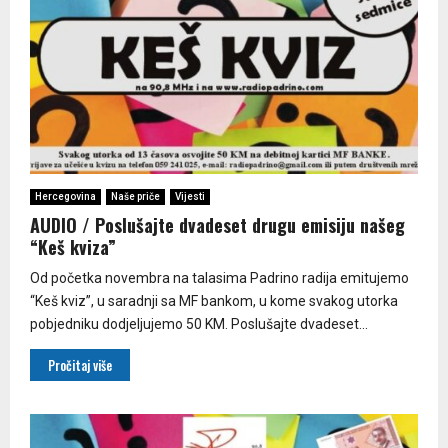
Hercegovina
Naše priče
Vijesti
AUDIO / Poslušajte dvadeset drugu emisiju našeg
“Keš kviza”
Od početka novembra na talasima Padrino radija emitujemo
“Keš kviz”, u saradnji sa MF bankom, u kome svakog utorka
pobjedniku dodjeljujemo 50 KM. Poslušajte dvadeset...
Pročitaj više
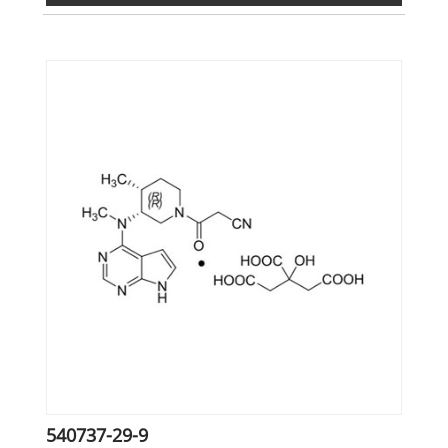
540737-29-9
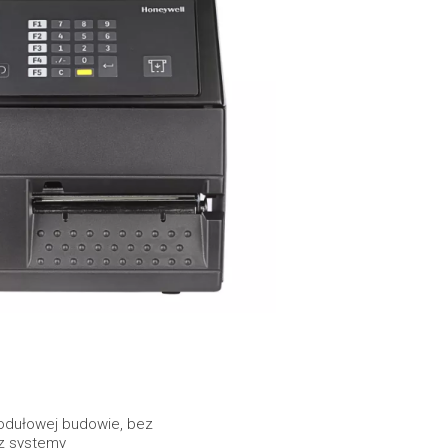
modułowej budowie, bez
az systemy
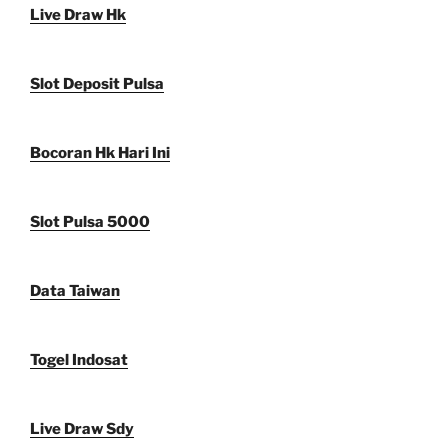
Live Draw Hk
Slot Deposit Pulsa
Bocoran Hk Hari Ini
Slot Pulsa 5000
Data Taiwan
Togel Indosat
Live Draw Sdy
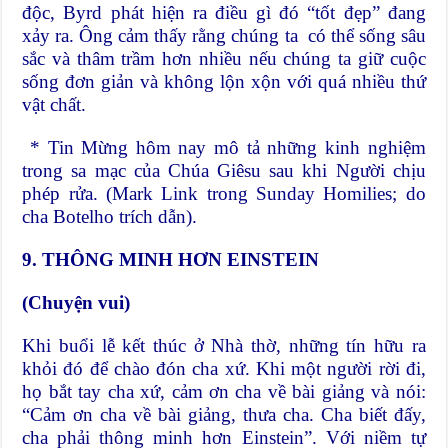
độc, Byrd phát hiện ra điều gì đó “tốt đẹp” đang
xảy ra. Ông cảm thấy rằng chúng ta có thể sống sâu
sắc và thâm trầm hơn nhiều nếu chúng ta giữ cuộc
sống đơn giản và không lộn xộn với quá nhiều thứ
vật chất.
* Tin Mừng hôm nay mô tả những kinh nghiệm
trong sa mạc của Chúa Giêsu sau khi Người chịu
phép rửa. (Mark Link trong Sunday Homilies; do
cha Botelho trích dẫn).
9. THÔNG MINH HƠN EINSTEIN
(Chuyện vui)
Khi buổi lễ kết thúc ở Nhà thờ, những tín hữu ra
khỏi đó để chào đón cha xứ. Khi một người rời đi,
họ bắt tay cha xứ, cảm ơn cha về bài giảng và nói:
“Cảm ơn cha về bài giảng, thưa cha. Cha biết đấy,
cha phải thông minh hơn Einstein”. Với niềm tự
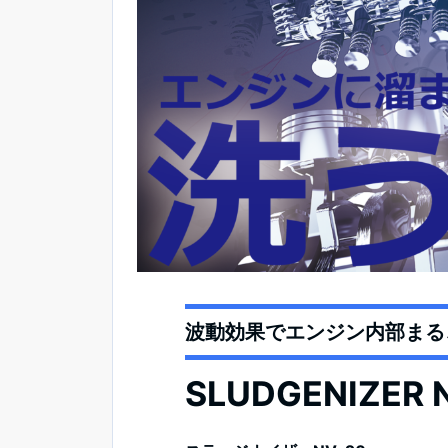
波動効果でエンジン内部まる
SLUDGENIZER 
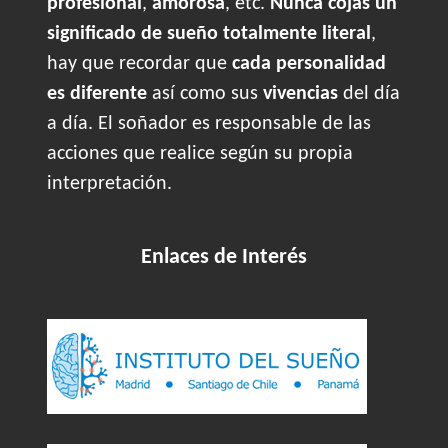
profesional
,
amorosa
, etc.
Nunca cojas un
significado de sueño totalmente literal
,
hay que recordar que
cada personalidad
es diferente
así como sus
vivencias
del día
a día. El soñador es responsable de las
acciones que realice según su propia
interpretación.
Enlaces de Interés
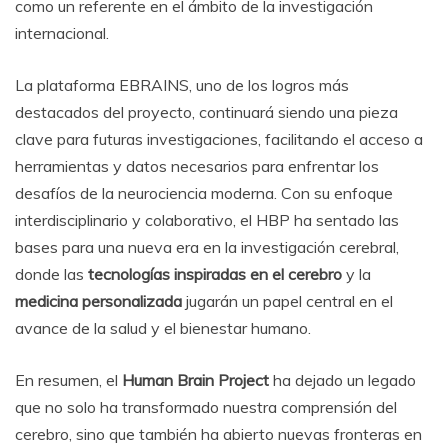
como un referente en el ámbito de la investigación
internacional.
La plataforma EBRAINS, uno de los logros más
destacados del proyecto, continuará siendo una pieza
clave para futuras investigaciones, facilitando el acceso a
herramientas y datos necesarios para enfrentar los
desafíos de la neurociencia moderna. Con su enfoque
interdisciplinario y colaborativo, el HBP ha sentado las
bases para una nueva era en la investigación cerebral,
donde las
tecnologías inspiradas en el cerebro
y la
medicina personalizada
jugarán un papel central en el
avance de la salud y el bienestar humano.
En resumen, el
Human Brain Project
ha dejado un legado
que no solo ha transformado nuestra comprensión del
cerebro, sino que también ha abierto nuevas fronteras en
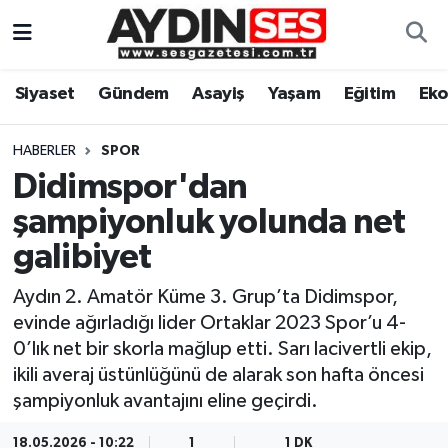
Asayiş
Aydın Nöbetçi Eczaneler
Siyaset
Gündem
Asayiş
Yaşam
Eğitim
Ek
Gündem
Aydın Hava Durumu
HABERLER
SPOR
Siyaset
Aydin Namaz Vakitleri
Didimspor'dan
şampiyonluk yolunda net
Ekonomi
Aydın Trafik Yoğunluk Haritası
galibiyet
Yaşam
Süper Lig Puan Durumu ve Fikstür
Aydın 2. Amatör Küme 3. Grup’ta Didimspor,
evinde ağırladığı lider Ortaklar 2023 Spor’u 4-
Eğitim
Tüm Manşetler
0’lık net bir skorla mağlup etti. Sarı lacivertli ekip,
ikili averaj üstünlüğünü de alarak son hafta öncesi
Kültür Sanat
Son Dakika Haberleri
şampiyonluk avantajını eline geçirdi.
Spor
Haber Arşivi
18.05.2026 - 10:22
1
1 DK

= = =

• [Task requirements]:
For each line above that contains "Poslušajte", make a copy.

• [Solution to the problem]:
AUDIO / Poslušajte dvadeset drugu emisiju našeg
pobjedniku dodjeljujemo 50 KM. Poslušajte dvadeset...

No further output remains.